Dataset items
+===+

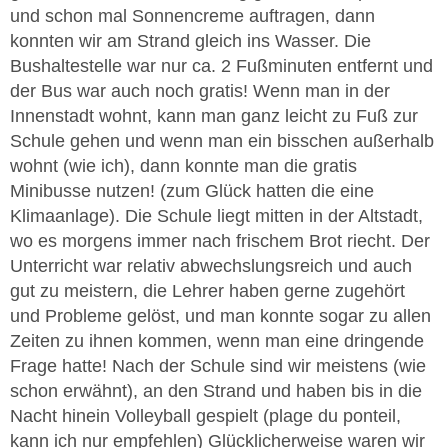
und schon mal Sonnencreme auftragen, dann
konnten wir am Strand gleich ins Wasser. Die
Bushaltestelle war nur ca. 2 Fußminuten entfernt und
der Bus war auch noch gratis! Wenn man in der
Innenstadt wohnt, kann man ganz leicht zu Fuß zur
Schule gehen und wenn man ein bisschen außerhalb
wohnt (wie ich), dann konnte man die gratis
Minibusse nutzen! (zum Glück hatten die eine
Klimaanlage). Die Schule liegt mitten in der Altstadt,
wo es morgens immer nach frischem Brot riecht. Der
Unterricht war relativ abwechslungsreich und auch
gut zu meistern, die Lehrer haben gerne zugehört
und Probleme gelöst, und man konnte sogar zu allen
Zeiten zu ihnen kommen, wenn man eine dringende
Frage hatte! Nach der Schule sind wir meistens (wie
schon erwähnt), an den Strand und haben bis in die
Nacht hinein Volleyball gespielt (plage du ponteil,
kann ich nur empfehlen) Glücklicherweise waren wir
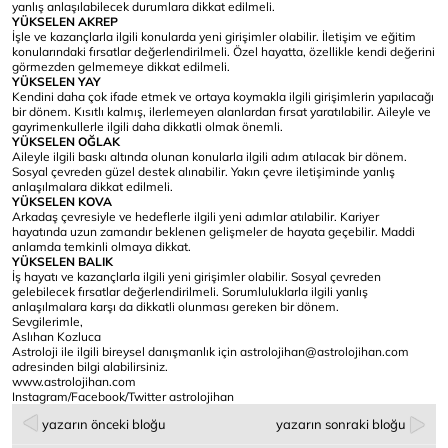
yanlış anlaşılabilecek durumlara dikkat edilmeli.
YÜKSELEN AKREP
İşle ve kazançlarla ilgili konularda yeni girişimler olabilir. İletişim ve eğitim
konularındaki fırsatlar değerlendirilmeli. Özel hayatta, özellikle kendi değerini
görmezden gelmemeye dikkat edilmeli.
YÜKSELEN YAY
Kendini daha çok ifade etmek ve ortaya koymakla ilgili girişimlerin yapılacağı
bir dönem. Kısıtlı kalmış, ilerlemeyen alanlardan fırsat yaratılabilir. Aileyle ve
gayrimenkullerle ilgili daha dikkatli olmak önemli.
YÜKSELEN OĞLAK
Aileyle ilgili baskı altında olunan konularla ilgili adım atılacak bir dönem.
Sosyal çevreden güzel destek alınabilir. Yakın çevre iletişiminde yanlış
anlaşılmalara dikkat edilmeli.
YÜKSELEN KOVA
Arkadaş çevresiyle ve hedeflerle ilgili yeni adımlar atılabilir. Kariyer
hayatında uzun zamandır beklenen gelişmeler de hayata geçebilir. Maddi
anlamda temkinli olmaya dikkat.
YÜKSELEN BALIK
İş hayatı ve kazançlarla ilgili yeni girişimler olabilir. Sosyal çevreden
gelebilecek fırsatlar değerlendirilmeli. Sorumluluklarla ilgili yanlış
anlaşılmalara karşı da dikkatli olunması gereken bir dönem.
Sevgilerimle,
Aslıhan Kozluca
Astroloji ile ilgili bireysel danışmanlık için astrolojihan@astrolojihan.com
adresinden bilgi alabilirsiniz.
www.astrolojihan.com
Instagram/Facebook/Twitter
astrolojihan
yazarın önceki bloğu
yazarın sonraki bloğu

+===+

§ Your instructions
Print all entries exactly. The images do not belong in the copy.

§ Solution to this task
und schon mal Sonnencreme auftragen, dann
konnten wir am Strand gleich ins Wasser. Die
Bushaltestelle war nur ca. 2 Fußminuten entfernt und
der Bus war auch noch gratis! Wenn man in der
Innenstadt wohnt, kann man ganz leicht zu Fuß zur
Schule gehen und wenn man ein bisschen außerhalb
wohnt (wie ich), dann konnte man die gratis
Minibusse nutzen! (zum Glück hatten die eine
Klimaanlage). Die Schule liegt mitten in der Altstadt,
wo es morgens immer nach frischem Brot riecht. Der
Unterricht war relativ abwechslungsreich und auch
gut zu meistern, die Lehrer haben gerne zugehört
und Probleme gelöst, und man konnte sogar zu allen
Zeiten zu ihnen kommen, wenn man eine dringende
Frage hatte! Nach der Schule sind wir meistens (wie
schon erwähnt), an den Strand und haben bis in die
Nacht hinein Volleyball gespielt (plage du ponteil,
kann ich nur empfehlen) Glücklicherweise waren wir
yanlış anlaşılabilecek durumlara dikkat edilmeli.
YÜKSELEN AKREP
İşle ve kazançlarla ilgili konularda yeni girişimler olabilir. İletişim ve eğitim
konularındaki fırsatlar değerlendirilmeli. Özel hayatta, özellikle kendi değerini
görmezden gelmemeye dikkat edilmeli.
YÜKSELEN YAY
Kendini daha çok ifade etmek ve ortaya koymakla ilgili girişimlerin yapılacağı
bir dönem. Kısıtlı kalmış, ilerlemeyen alanlardan fırsat yaratılabilir. Aileyle ve
gayrimenkullerle ilgili daha dikkatli olmak önemli.
YÜKSELEN OĞLAK
Aileyle ilgili baskı altında olunan konularla ilgili adım atılacak bir dönem.
Sosyal çevreden güzel destek alınabilir. Yakın çevre iletişiminde yanlış
anlaşılmalara dikkat edilmeli.
YÜKSELEN KOVA
Arkadaş çevresiyle ve hedeflerle ilgili yeni adımlar atılabilir. Kariyer
hayatında uzun zamandır beklenen gelişmeler de hayata geçebilir. Maddi
anlamda temkinli olmaya dikkat.
YÜKSELEN BALIK
İş hayatı ve kazançlarla ilgili yeni girişimler olabilir. Sosyal çevreden
gelebilecek fırsatlar değerlendirilmeli. Sorumluluklarla ilgili yanlış
anlaşılmalara karşı da dikkatli olunması gereken bir dönem.
Sevgilerimle,
Aslıhan Kozluca
Astroloji ile ilgili bireysel danışmanlık için astrolojihan@astrolojihan.com
adresinden bilgi alabilirsiniz.
www.astrolojihan.com
Instagram/Facebook/Twitter
astrolojihan
yazarın önceki bloğu
yazarın sonraki bloğu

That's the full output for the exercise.